Tavares, di fronte a una platea pungolante, ha spiegato che dal proprio punto di vista il quid non è il raggiungimento degli obiettivi europei (richiamando al Green Deal), quanto i costi di cui le aziende oggetto del dibattito devono sostenere. In tal senso l’ad di Stellantis ha riferito: “Abbiamo un piano preciso che ho condiviso con i nostri partner, abbiamo assegnato nuovi prodotti a tutti gli stabilimenti italiani fino al 2030, in alcuni casi al 2033. Ma non basta. 

Il problema sono i costi troppo alti in Italia, il 40% più alti di quelli che devono sostenere i nostri concorrenti […] paghiamo il doppio della Spagna, non so perché. Un grandissimo svantaggio perché non consente di difendere i margini. Produrre veicoli che non possono essere acquistati dalla classe media perché costano troppo è inutile”.

Il lungo dibattimento ha visto opposizioni e sindacati insoddisfatti, tanto da ritenere la questione ancora aperta e non risolta. 

Le aziende vogliono lasciare il settore

Come si è visto sono diversi gli approcci: tagli, resilienza, rilancio e totale inversione di marcia. Il riferimento è precisamente ai dati diffusi dall’Osservatorio sulla componentistica automotive italiana dell’Anfia e della Camera di Commercio di Torino. Dall’indagine viene fuori che “di fronte alla scadenza europea del 2035, il 34% delle imprese modifica il proprio modello di business puntando a mercati extra UE, orientando i prodotti verso l’elettrico o l’idrogeno, ma anche valutando l’uscita dal settore automotive per aprirsi ad altri settori (il 12%)”.

Il documento restituisce quanto rilevato in percentuali (dati buoni e dati meno buoni, clicca qui), ma ciò che salta all’occhio è che “le imprese si sono espresse con una visione marcatamente pessimistica.
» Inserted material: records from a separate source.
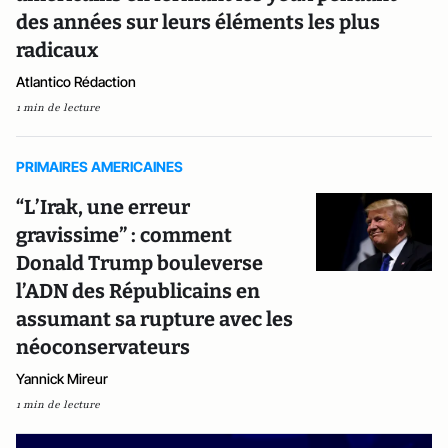
des années sur leurs éléments les plus
radicaux
Atlantico Rédaction
1 min de lecture
PRIMAIRES AMERICAINES
“L’Irak, une erreur
gravissime” : comment
Donald Trump bouleverse
l’ADN des Républicains en
assumant sa rupture avec les
néoconservateurs
Yannick Mireur
1 min de lecture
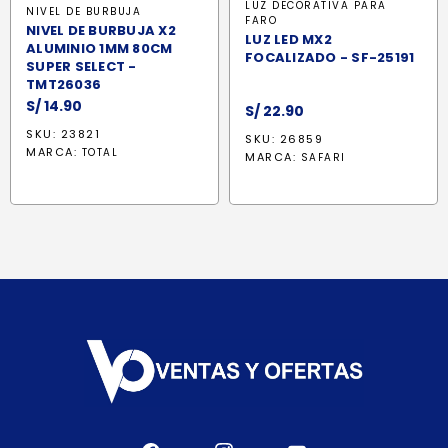
LUZ DECORATIVA PARA
NIVEL DE BURBUJA
FARO
NIVEL DE BURBUJA X2
LUZ LED MX2
ALUMINIO 1MM 80CM
FOCALIZADO - SF-25191
SUPER SELECT -
TMT26036
S/
14.90
S/
22.90
SKU: 23821
SKU: 26859
MARCA:
TOTAL
MARCA:
SAFARI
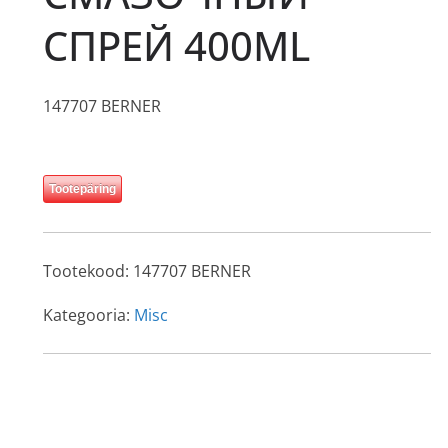
СПРЕЙ 400ML
147707 BERNER
Tootepäring
Tootekood:
147707 BERNER
Kategooria:
Misc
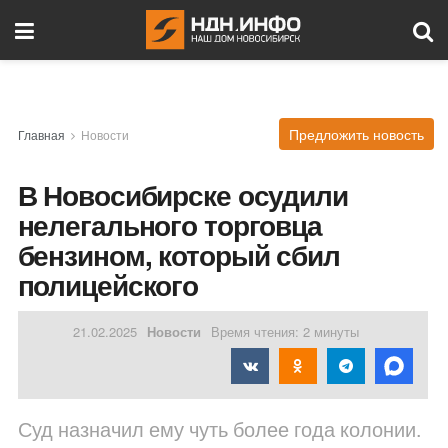
Предложить новость
Главная
Новости
В Новосибирске осудили
нелегального торговца
бензином, который сбил
полицейского
21.02.2025
Новости
Время чтения: 2 минуты
Суд назначил ему чуть более года колонии.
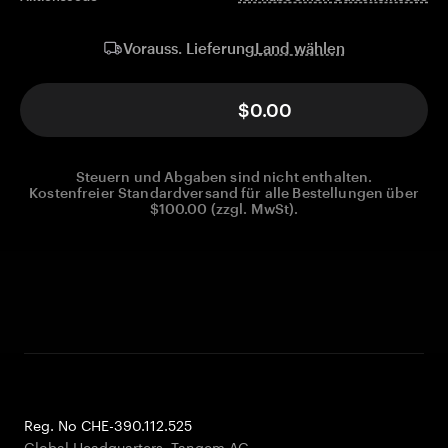
Land wählen
Vorauss. Lieferung
$0.00
Steuern und Abgaben sind nicht enthalten.
Kostenfreier Standardversand für alle Bestellungen über
$100.00 (zzgl. MwSt).
Reg. No CHE-390.112.525
Global Headquarters, Tangem AG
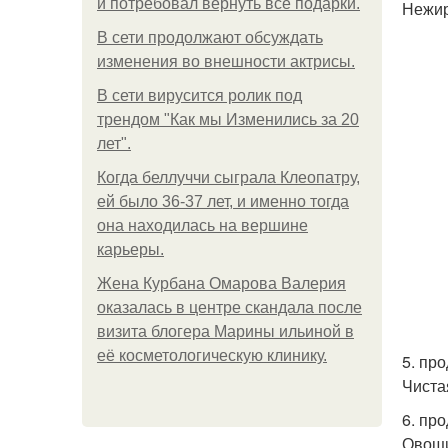
и потребовал вернуть все подарки.
Нежир
В сети продолжают обсуждать
изменения во внешности актрисы.
В сети вирусится ролик под
трендом "Как мы Изменились за 20
лет".
Когда беллуччи сыграла Клеопатру,
ей было 36-37 лет, и именно тогда
она находилась на вершине
карьеры.
Жена Курбана Омарова Валерия
оказалась в центре скандала после
визита блогера Марины ильиной в
её косметологическую клинику.
5. пр
Чиста
6. пр
Овощи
Il 2024 viene atteso, infatti, come anno di arretramento per tutti i vari indicatori economici, a partire dal fatturato che vede appena il 23% degli operatori dichiarare una crescita e il 55% una diminuzione, con un saldo del -32%.

La maggiore debolezza viene avvertita soprattutto per gli ordinativi interni (previsioni di contrazione per il 57% delle imprese e saldo tra attese di aumento e riduzione del -40%), ma anche sui mercati esteri (riduzione degli ordinativi esteri per il 50% degli operatori e saldo del -30%)”, questo è quanto si legge nell’indagine. 

Poi ancora: “per un’impresa su tre è prevista una contrazione dell’occupazione, ma il quadro negativo si evidenzia anche per gli investimenti fissi lordi, per i quali il saldo tra prospettive di crescita e di decremento risulta pari al -19%. Attese sfavorevoli riguardano tutte le categorie di operatori, tranne il cluster degli specialisti dell’aftermarket”.

Gioca una parte importante in questa nuova era dell’automotive anche il fattore geopolitico; le incertezze a livello internazionale non influiscono positivamente sui piani per il futuro, tutt’altro.